Top of Data for this exercise

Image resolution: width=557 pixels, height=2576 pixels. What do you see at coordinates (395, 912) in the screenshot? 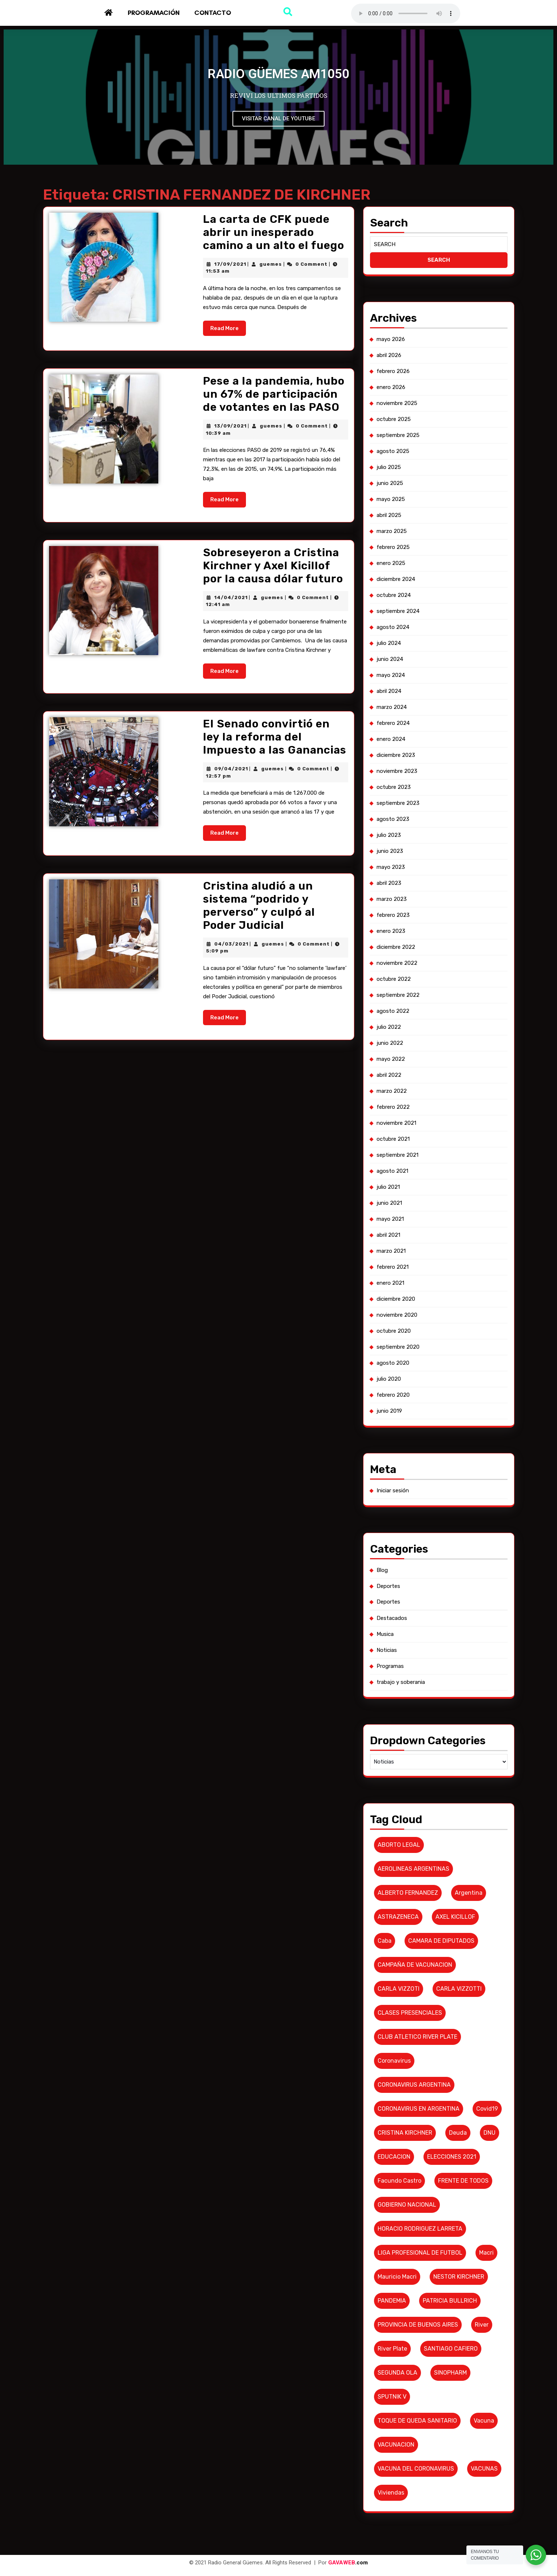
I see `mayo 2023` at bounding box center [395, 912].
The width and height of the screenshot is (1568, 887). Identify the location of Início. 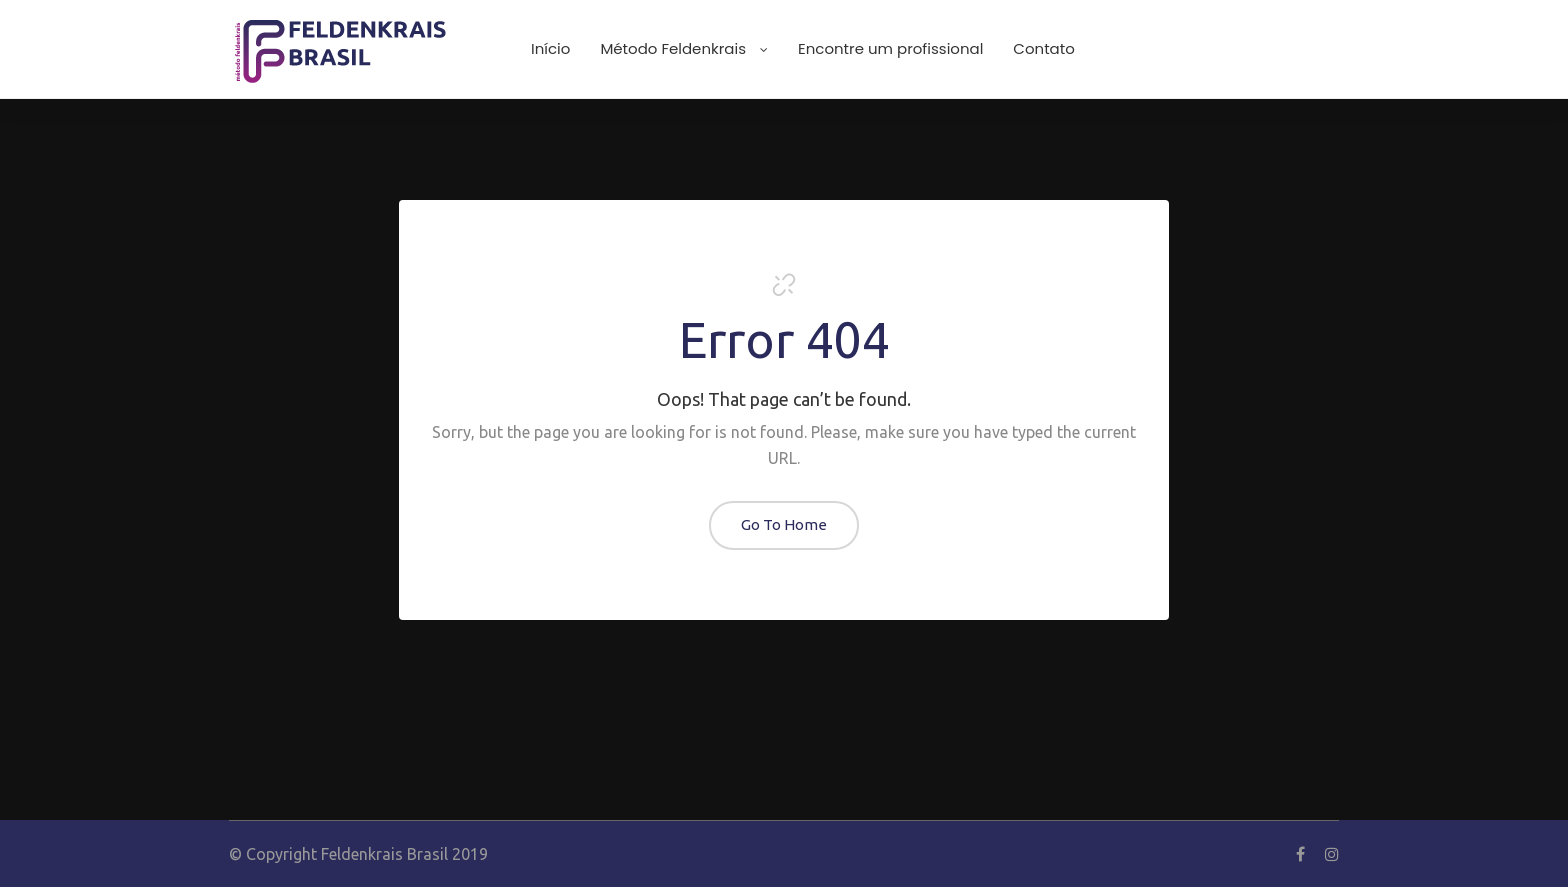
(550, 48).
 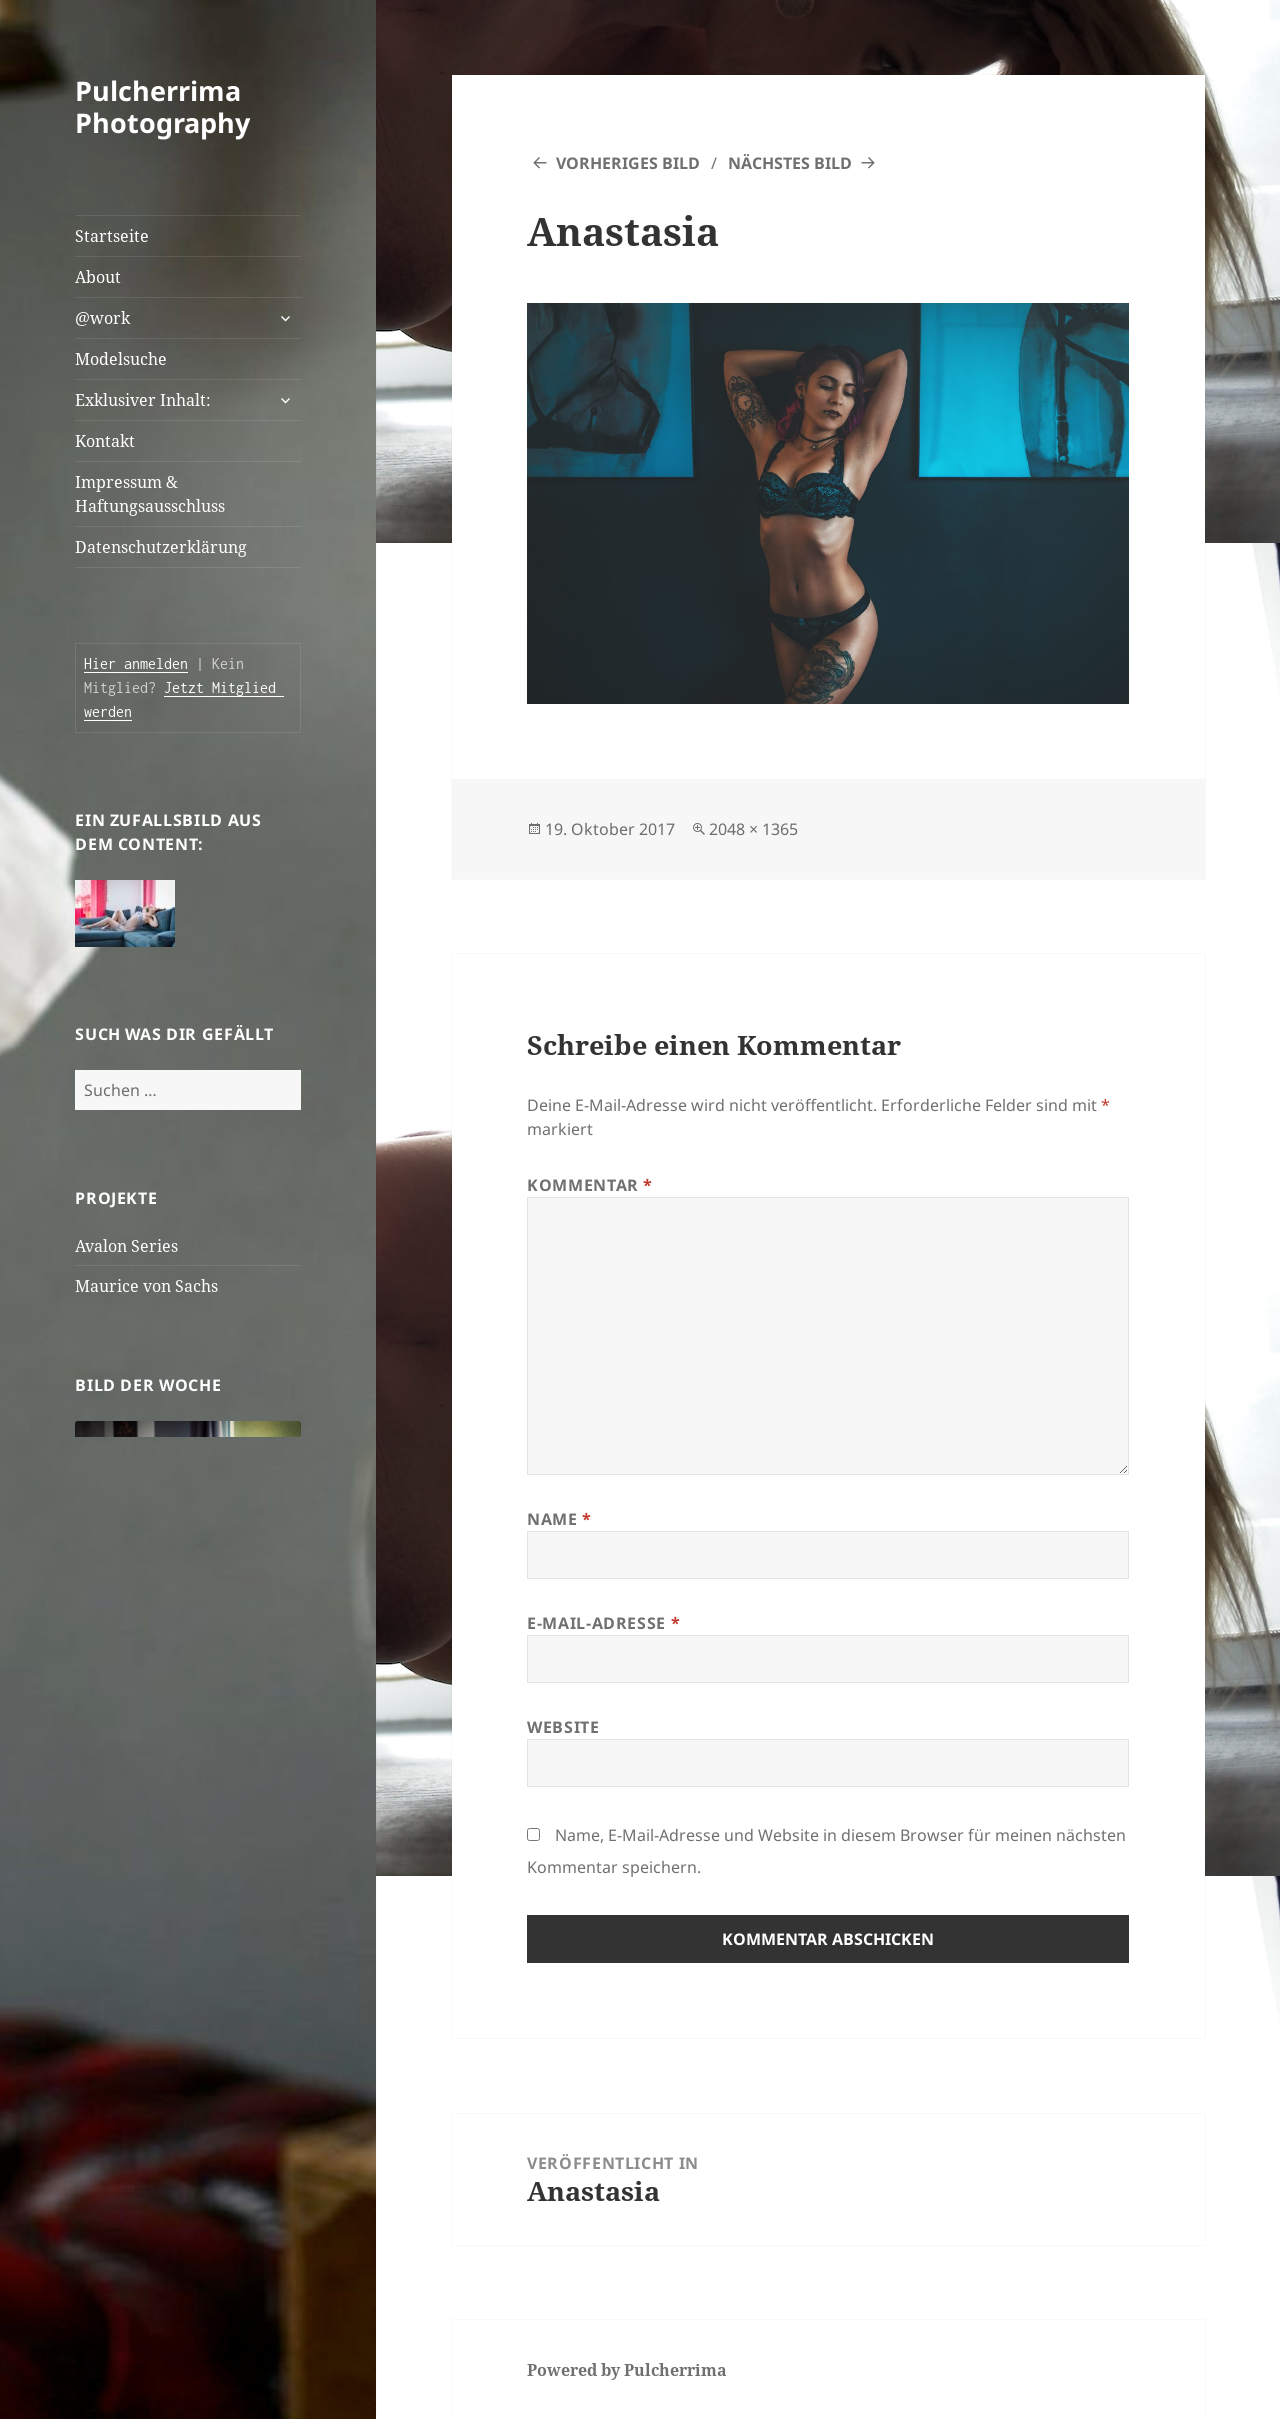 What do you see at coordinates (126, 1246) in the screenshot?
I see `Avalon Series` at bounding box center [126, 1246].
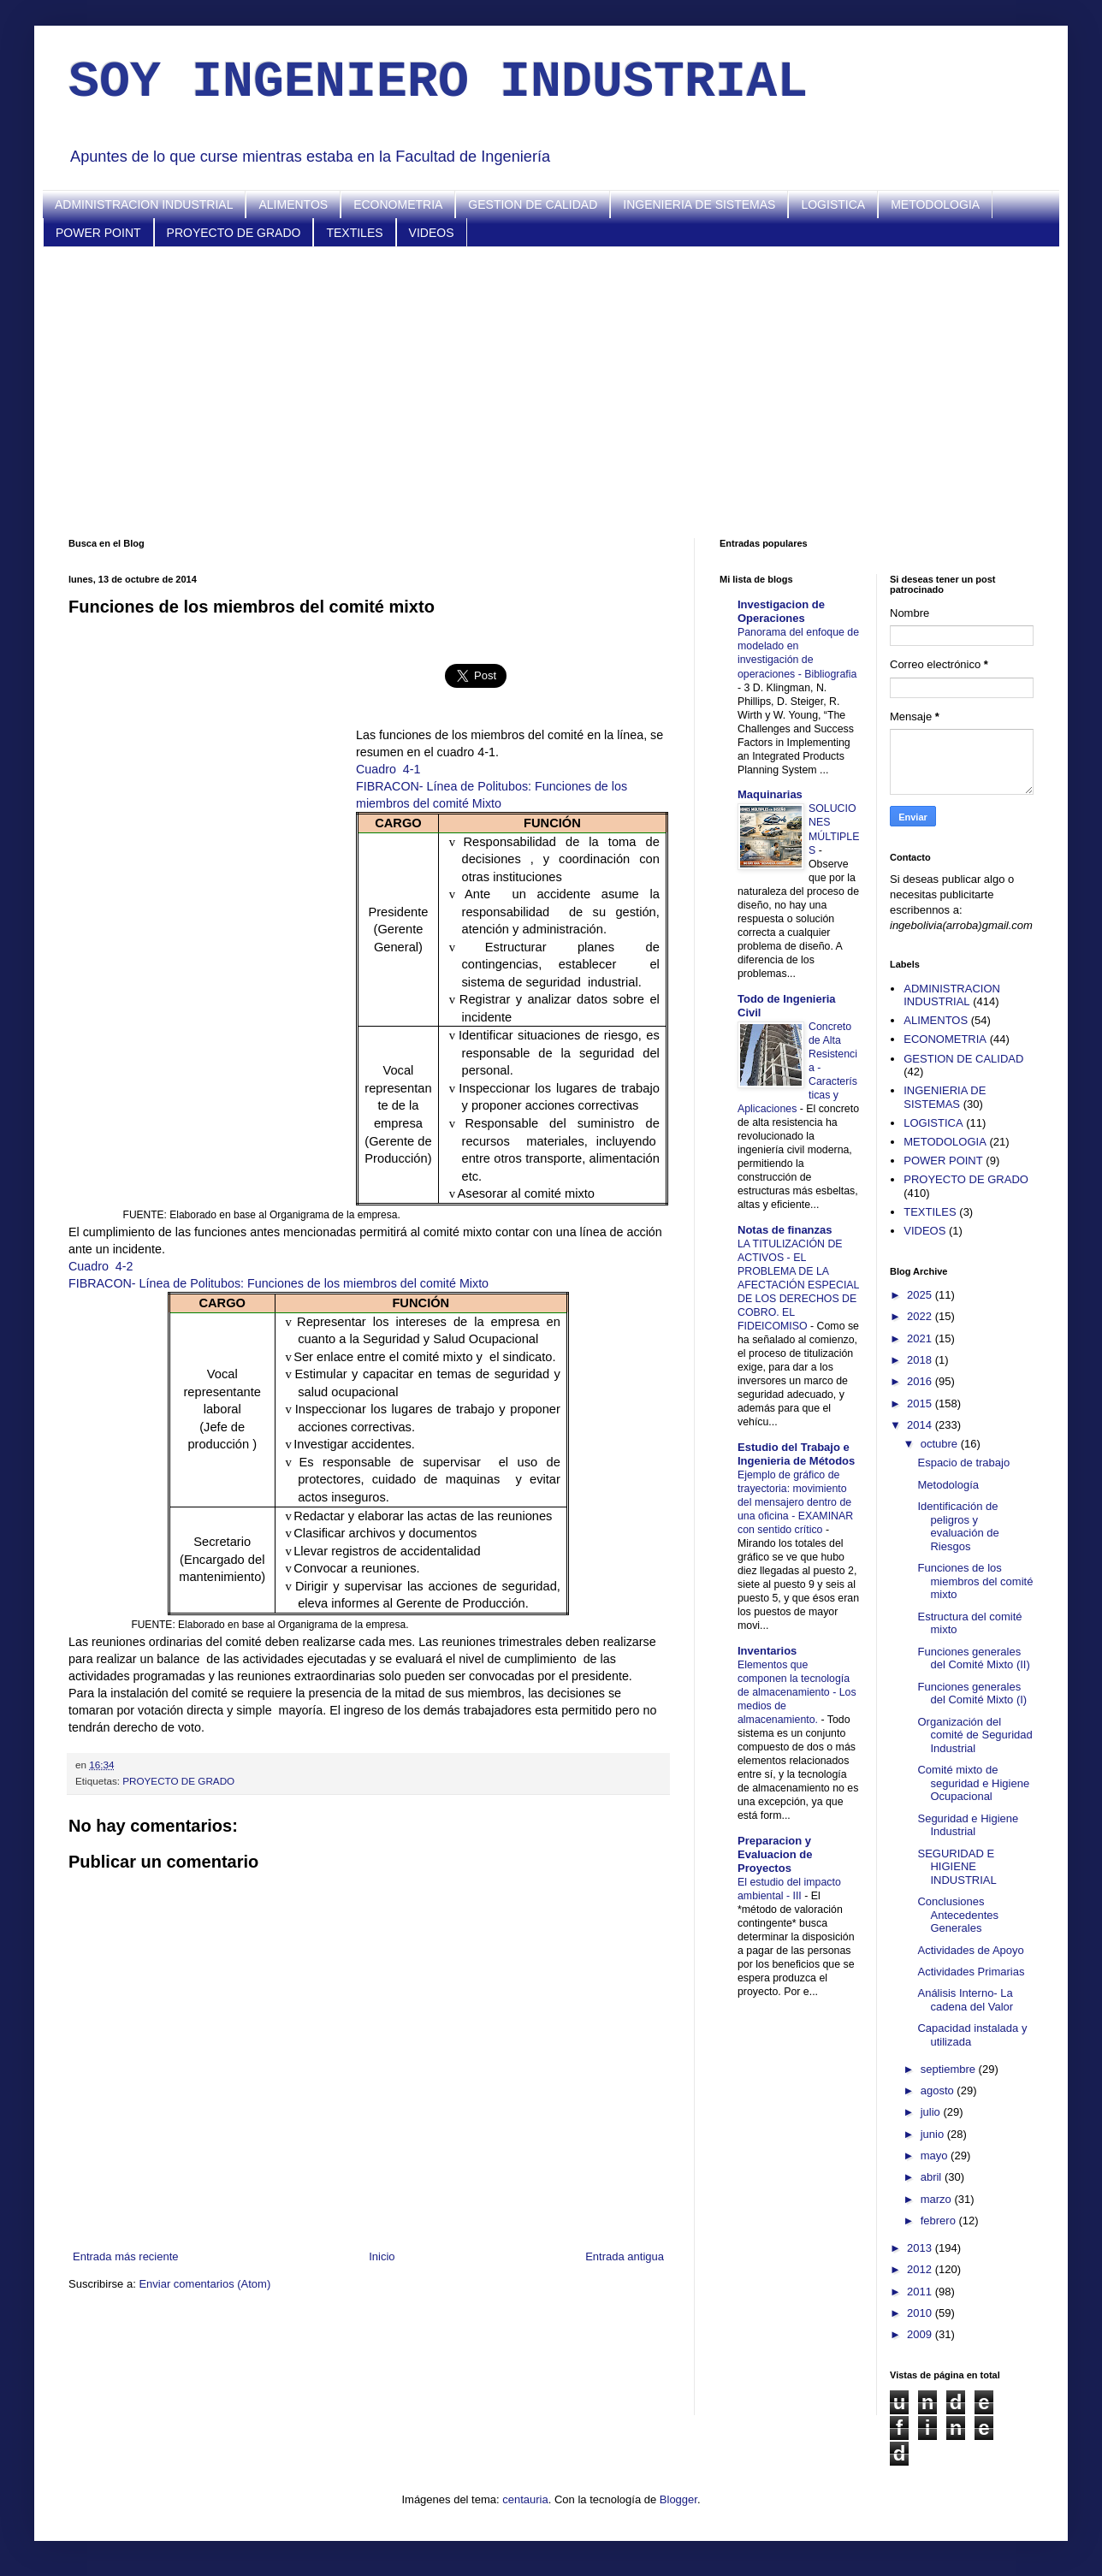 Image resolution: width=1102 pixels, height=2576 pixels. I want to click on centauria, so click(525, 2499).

Bottom of Data for this exercise

■ Exercise brief ■
Print the material exactly as given, but not the pictures.

■ Output for this exercise ■
Image resolution: width=557 pixels, height=2576 pixels. What do you see at coordinates (395, 912) in the screenshot? 
I see `mayo 2023` at bounding box center [395, 912].
The width and height of the screenshot is (1568, 887). Identify the location of Início. 
(550, 48).
  What do you see at coordinates (126, 1246) in the screenshot?
I see `Avalon Series` at bounding box center [126, 1246].
 Image resolution: width=1102 pixels, height=2576 pixels. I want to click on centauria, so click(525, 2499).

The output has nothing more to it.